Somewhere below, one line contains "Программа предоставлена" and a later line contains "ответственность за наполнение". Output those two lines and everything between them exactly, and nothing else.

**Material to process**

################

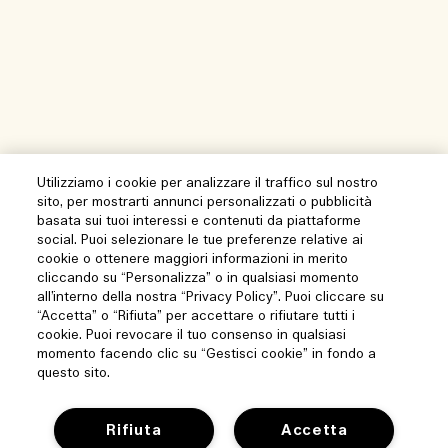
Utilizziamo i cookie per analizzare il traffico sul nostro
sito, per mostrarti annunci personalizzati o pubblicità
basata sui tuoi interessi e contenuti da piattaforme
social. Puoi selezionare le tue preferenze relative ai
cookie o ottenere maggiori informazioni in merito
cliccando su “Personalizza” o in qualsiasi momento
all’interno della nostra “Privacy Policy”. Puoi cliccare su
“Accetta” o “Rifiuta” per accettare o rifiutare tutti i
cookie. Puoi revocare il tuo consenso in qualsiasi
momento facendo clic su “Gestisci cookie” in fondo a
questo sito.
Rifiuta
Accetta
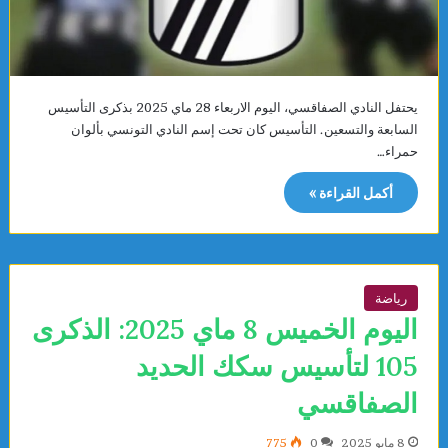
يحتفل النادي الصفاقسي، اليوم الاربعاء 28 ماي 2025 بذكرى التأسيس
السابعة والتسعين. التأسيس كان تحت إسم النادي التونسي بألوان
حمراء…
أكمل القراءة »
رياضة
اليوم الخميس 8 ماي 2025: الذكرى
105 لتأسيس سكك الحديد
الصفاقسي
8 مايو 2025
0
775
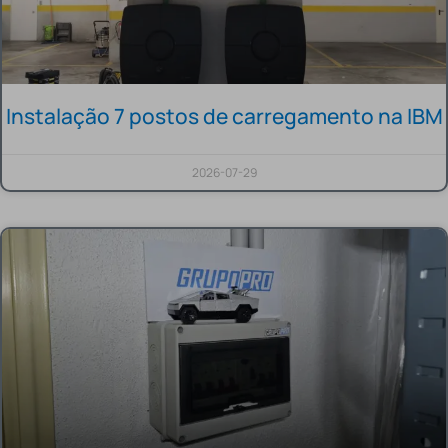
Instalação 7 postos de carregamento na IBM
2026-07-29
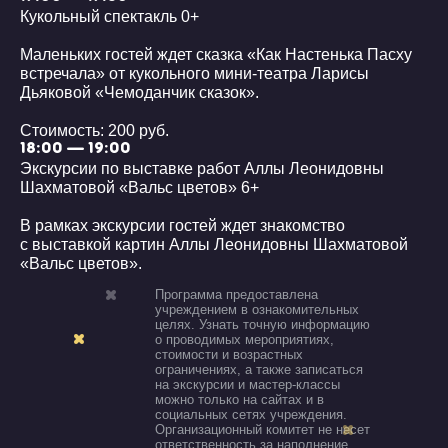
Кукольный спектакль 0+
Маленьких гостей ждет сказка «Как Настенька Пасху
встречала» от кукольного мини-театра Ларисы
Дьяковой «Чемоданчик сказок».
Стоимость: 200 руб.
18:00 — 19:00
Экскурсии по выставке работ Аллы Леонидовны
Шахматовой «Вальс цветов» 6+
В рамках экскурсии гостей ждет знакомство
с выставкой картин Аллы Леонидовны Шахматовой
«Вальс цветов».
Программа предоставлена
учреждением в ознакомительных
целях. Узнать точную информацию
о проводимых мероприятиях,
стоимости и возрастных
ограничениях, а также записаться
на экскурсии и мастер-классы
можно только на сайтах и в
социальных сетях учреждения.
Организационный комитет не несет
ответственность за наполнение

################

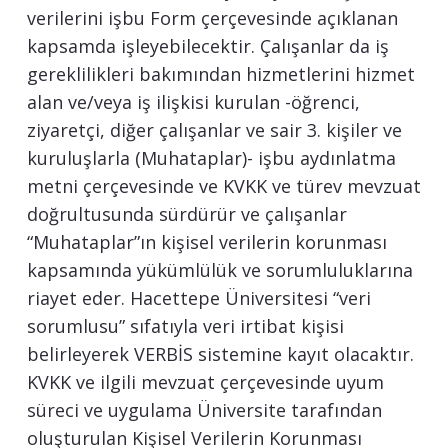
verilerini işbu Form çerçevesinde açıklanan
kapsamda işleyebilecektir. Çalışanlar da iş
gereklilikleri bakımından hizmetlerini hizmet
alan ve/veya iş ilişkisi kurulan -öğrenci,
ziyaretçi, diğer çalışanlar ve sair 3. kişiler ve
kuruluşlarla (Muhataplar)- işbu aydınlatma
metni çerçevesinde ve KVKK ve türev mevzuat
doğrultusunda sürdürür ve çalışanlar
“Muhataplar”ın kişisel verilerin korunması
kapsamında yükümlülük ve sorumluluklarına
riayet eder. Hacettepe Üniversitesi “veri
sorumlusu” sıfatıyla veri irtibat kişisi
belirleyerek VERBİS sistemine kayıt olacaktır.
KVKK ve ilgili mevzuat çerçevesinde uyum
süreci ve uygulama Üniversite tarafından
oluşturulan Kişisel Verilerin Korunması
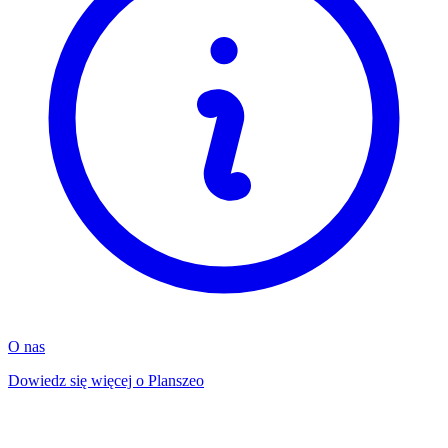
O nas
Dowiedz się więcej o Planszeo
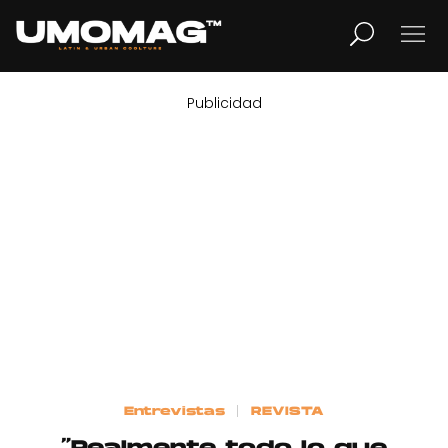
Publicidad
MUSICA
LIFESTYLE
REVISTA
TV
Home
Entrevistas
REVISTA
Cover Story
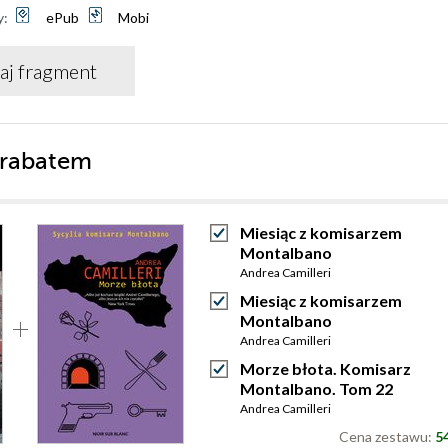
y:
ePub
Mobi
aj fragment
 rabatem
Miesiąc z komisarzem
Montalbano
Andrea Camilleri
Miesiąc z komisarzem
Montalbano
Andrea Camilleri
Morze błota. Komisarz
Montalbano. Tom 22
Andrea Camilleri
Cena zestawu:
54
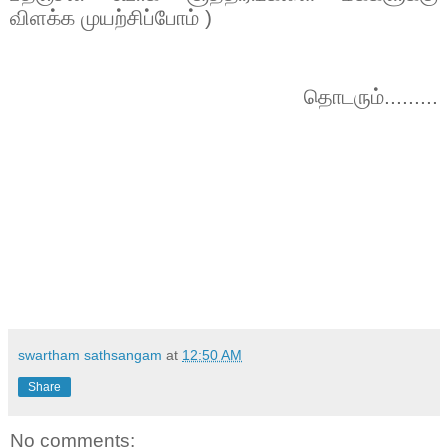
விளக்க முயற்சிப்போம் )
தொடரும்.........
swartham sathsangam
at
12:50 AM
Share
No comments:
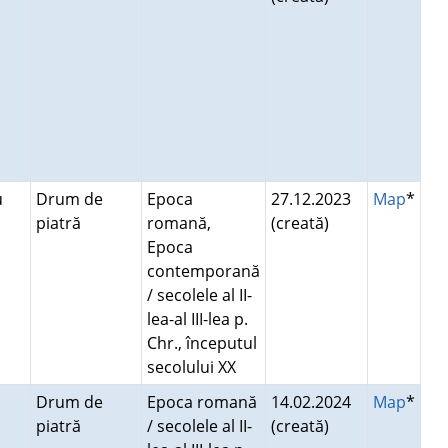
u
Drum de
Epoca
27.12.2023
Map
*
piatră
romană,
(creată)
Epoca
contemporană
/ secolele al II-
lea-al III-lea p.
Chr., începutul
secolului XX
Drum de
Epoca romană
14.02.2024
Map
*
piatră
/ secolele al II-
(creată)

################

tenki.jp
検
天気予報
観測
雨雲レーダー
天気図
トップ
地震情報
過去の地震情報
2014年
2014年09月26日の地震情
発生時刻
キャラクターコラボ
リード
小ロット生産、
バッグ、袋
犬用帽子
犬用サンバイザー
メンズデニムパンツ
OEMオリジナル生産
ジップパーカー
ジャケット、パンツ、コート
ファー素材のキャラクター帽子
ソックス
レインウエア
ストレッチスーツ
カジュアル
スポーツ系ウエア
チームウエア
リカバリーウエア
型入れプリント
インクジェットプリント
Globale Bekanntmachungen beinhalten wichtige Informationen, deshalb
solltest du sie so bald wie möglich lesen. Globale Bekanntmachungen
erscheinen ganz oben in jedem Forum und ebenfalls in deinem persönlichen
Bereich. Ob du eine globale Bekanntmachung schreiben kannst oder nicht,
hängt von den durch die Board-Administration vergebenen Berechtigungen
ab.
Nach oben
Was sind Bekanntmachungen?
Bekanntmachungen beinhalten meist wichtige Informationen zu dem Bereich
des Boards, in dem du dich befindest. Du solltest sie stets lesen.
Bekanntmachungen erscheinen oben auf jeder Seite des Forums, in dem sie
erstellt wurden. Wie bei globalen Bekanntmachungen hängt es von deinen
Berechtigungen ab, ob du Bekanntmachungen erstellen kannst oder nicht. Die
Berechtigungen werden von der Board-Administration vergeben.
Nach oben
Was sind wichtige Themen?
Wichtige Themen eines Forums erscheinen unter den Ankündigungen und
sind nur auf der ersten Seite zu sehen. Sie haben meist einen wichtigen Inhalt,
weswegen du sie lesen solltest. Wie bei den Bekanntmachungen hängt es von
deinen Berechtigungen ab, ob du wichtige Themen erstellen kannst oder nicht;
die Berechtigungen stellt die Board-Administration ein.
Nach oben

################

**Result of the task**
Программа предоставлена
учреждением в ознакомительных
целях. Узнать точную информацию
о проводимых мероприятиях,
стоимости и возрастных
ограничениях, а также записаться
на экскурсии и мастер-классы
можно только на сайтах и в
социальных сетях учреждения.
Организационный комитет не несет
ответственность за наполнение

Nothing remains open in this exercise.